Dataset entries

[Start of Attachment]

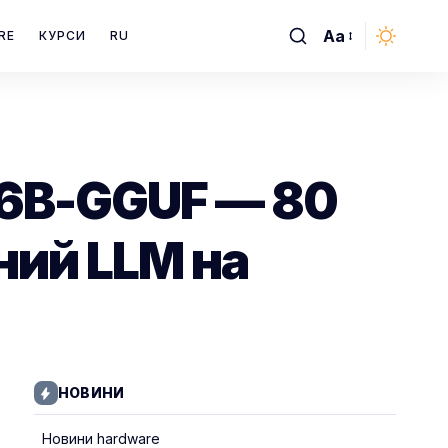
Aa
RE
КУРСИ
RU
Font
Resizer
a
26B-GGUF — 80
ний LLM на
НОВИНИ
Новини hardware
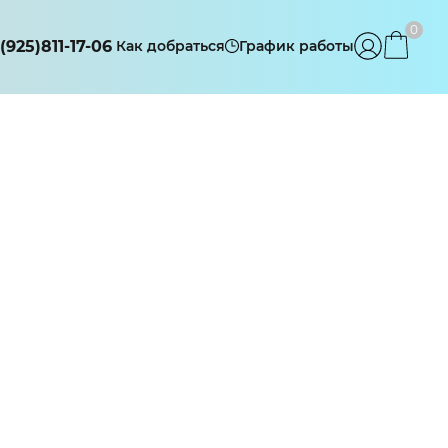
0
(925)811-17-06
Как добраться
График работы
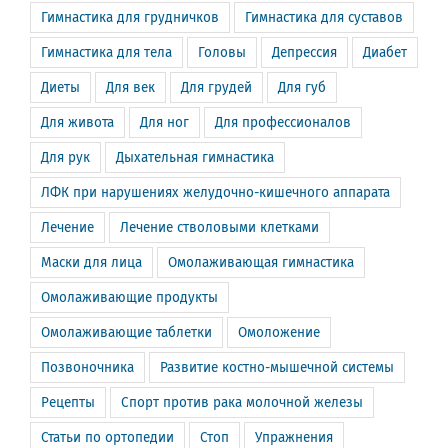
Гимнастика для грудничков
Гимнастика для суставов
Гимнастика для тела
Головы
Депрессия
Диабет
Диеты
Для век
Для грудей
Для губ
Для живота
Для ног
Для профессионалов
Для рук
Дыхательная гимнастика
ЛФК при нарушениях желудочно-кишечного аппарата
Лечение
Лечение стволовыми клетками
Маски для лица
Омолаживающая гимнастика
Омолаживающие продукты
Омолаживающие таблетки
Омоложение
Позвоночника
Развитие костно-мышечной системы
Рецепты
Спорт против рака молочной железы
Статьи по ортопедии
Стоп
Упражнения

[End of Attachment]

**Problem description**
Word for word, restate the records shown above, minus the pictures.

**The completed task**
Aa
RE
КУРСИ
RU
Font
Resizer
a
26B-GGUF — 80
ний LLM на
НОВИНИ
Новини hardware
0
(925)811-17-06
Как добраться
График работы
Гимнастика для грудничков
Гимнастика для суставов
Гимнастика для тела
Головы
Депрессия
Диабет
Диеты
Для век
Для грудей
Для губ
Для живота
Для ног
Для профессионалов
Для рук
Дыхательная гимнастика
ЛФК при нарушениях желудочно-кишечного аппарата
Лечение
Лечение стволовыми клетками
Маски для лица
Омолаживающая гимнастика
Омолаживающие продукты
Омолаживающие таблетки
Омоложение
Позвоночника
Развитие костно-мышечной системы
Рецепты
Спорт против рака молочной железы
Статьи по ортопедии
Стоп
Упражнения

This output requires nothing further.